Stored entries
- Opening Delimiter -

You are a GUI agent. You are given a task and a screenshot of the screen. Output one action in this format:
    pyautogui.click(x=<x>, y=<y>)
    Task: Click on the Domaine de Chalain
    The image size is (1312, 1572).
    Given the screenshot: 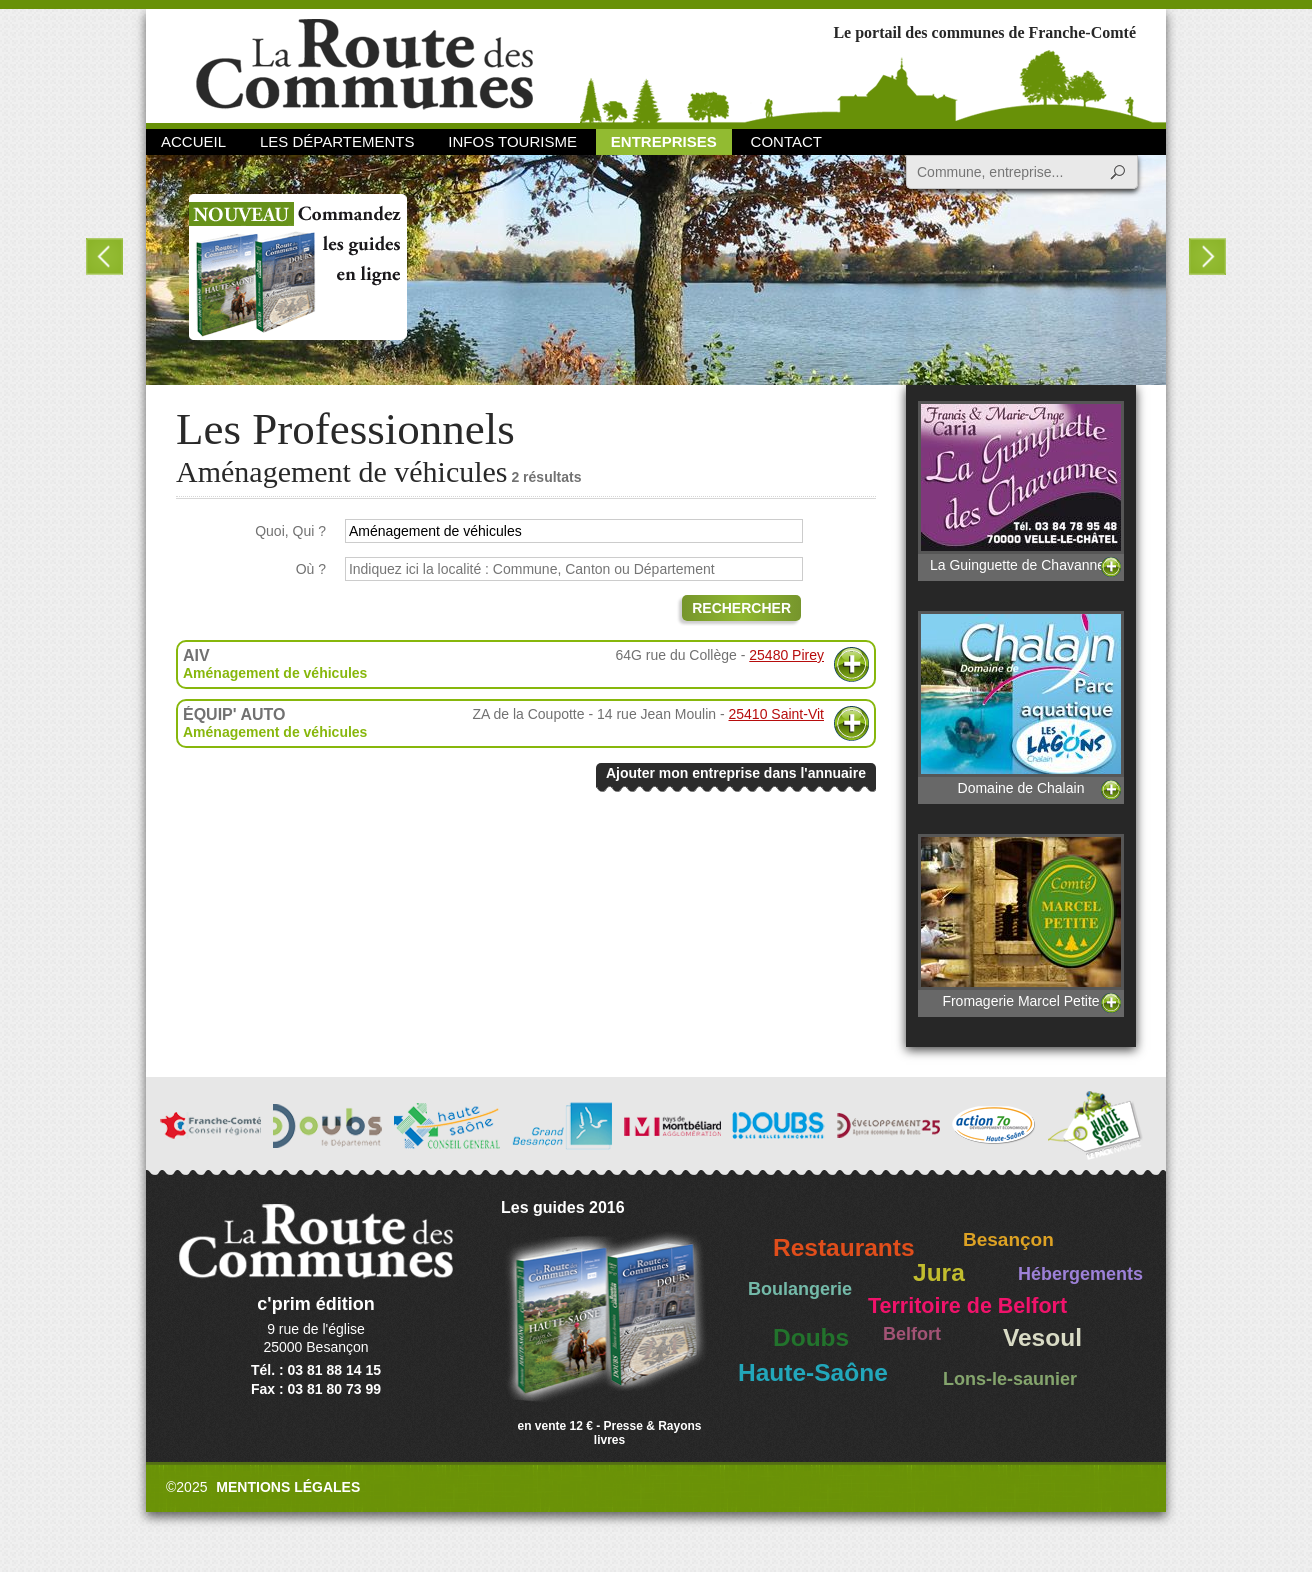 What is the action you would take?
    pyautogui.click(x=1021, y=703)
    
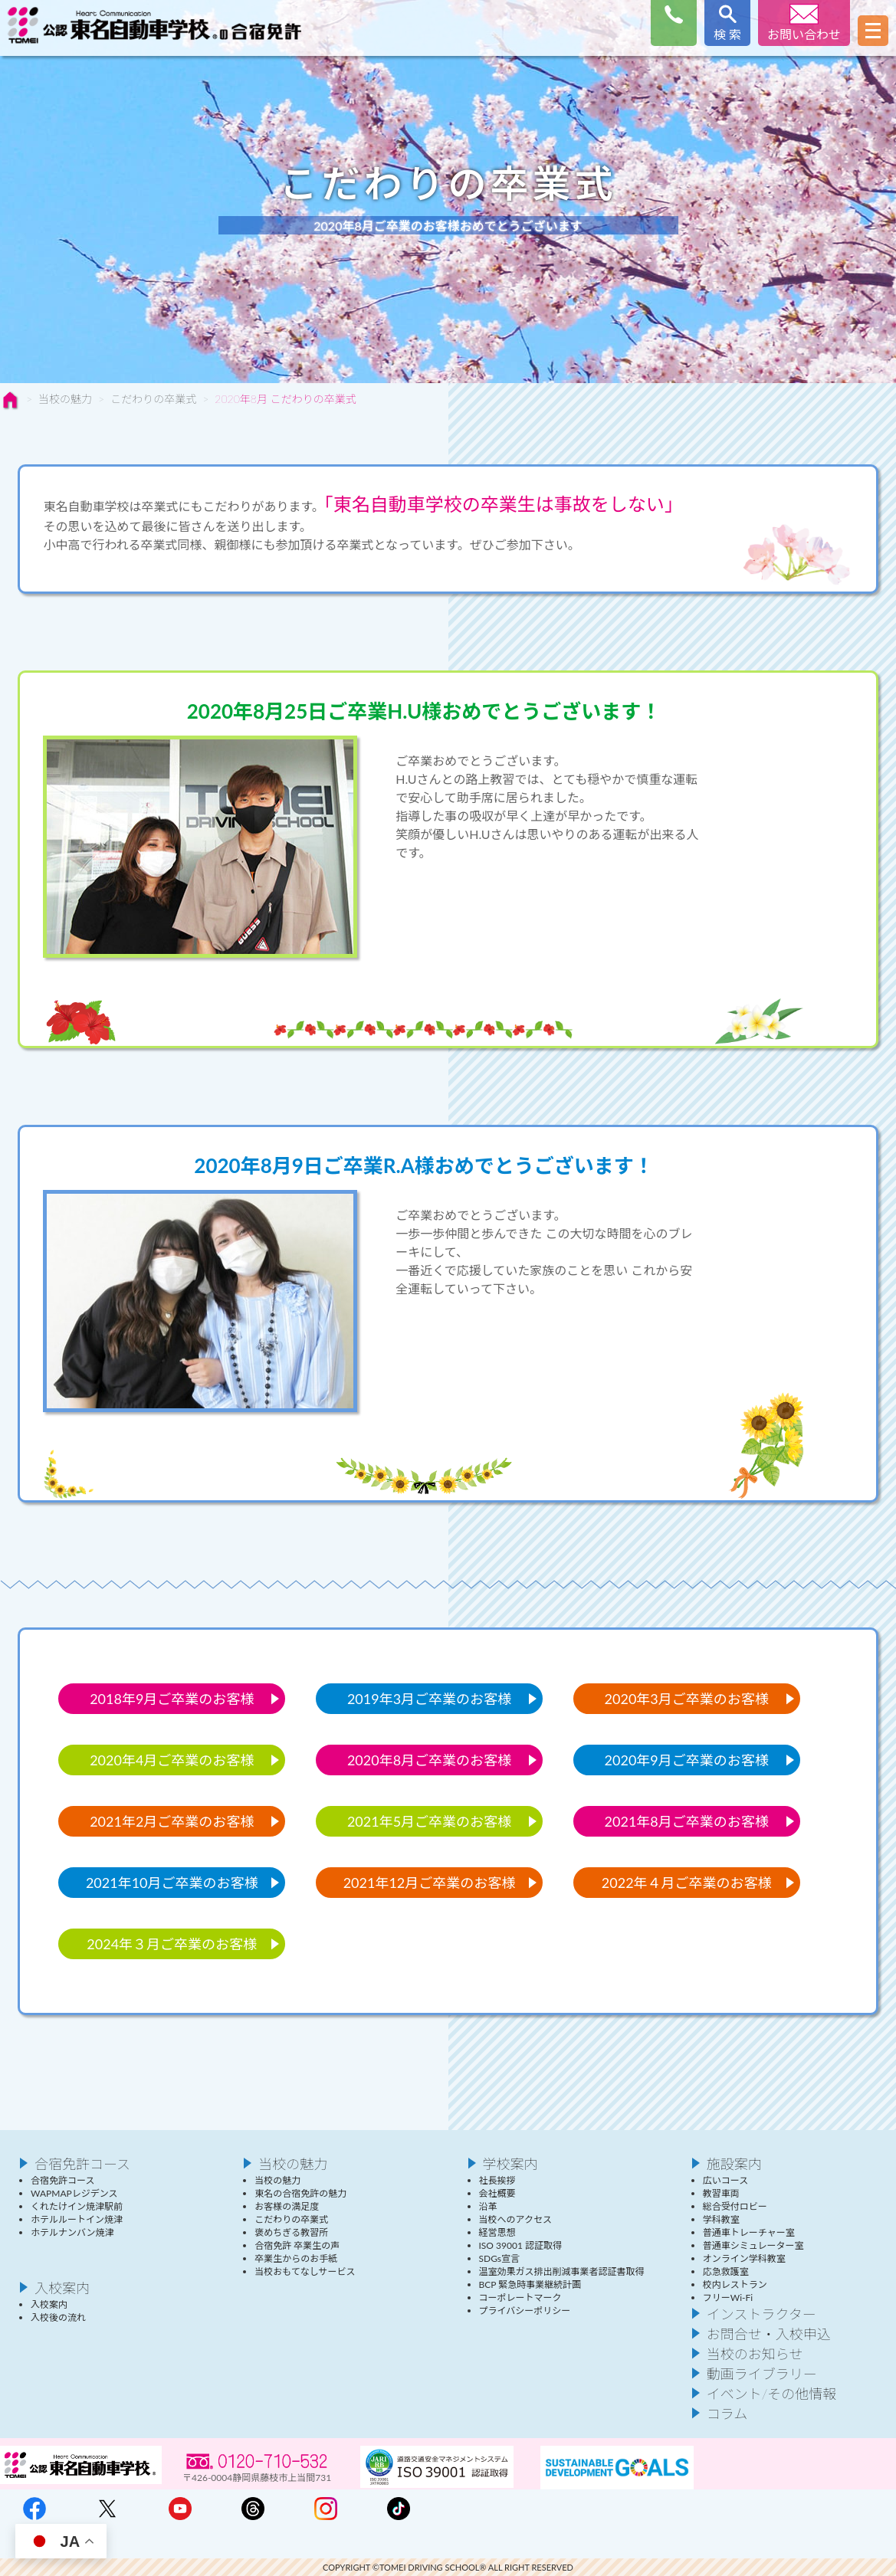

- Closing Delimiter -

Your response should hold the lines from the first line of the entries above through the line with "The image size is (1312, 1572).", each retyped exactly, and nothing else.

You are a GUI agent. You are given a task and a screenshot of the screen. Output one action in this format:
    pyautogui.click(x=<x>, y=<y>)
    Task: Click on the Domaine de Chalain
    The image size is (1312, 1572).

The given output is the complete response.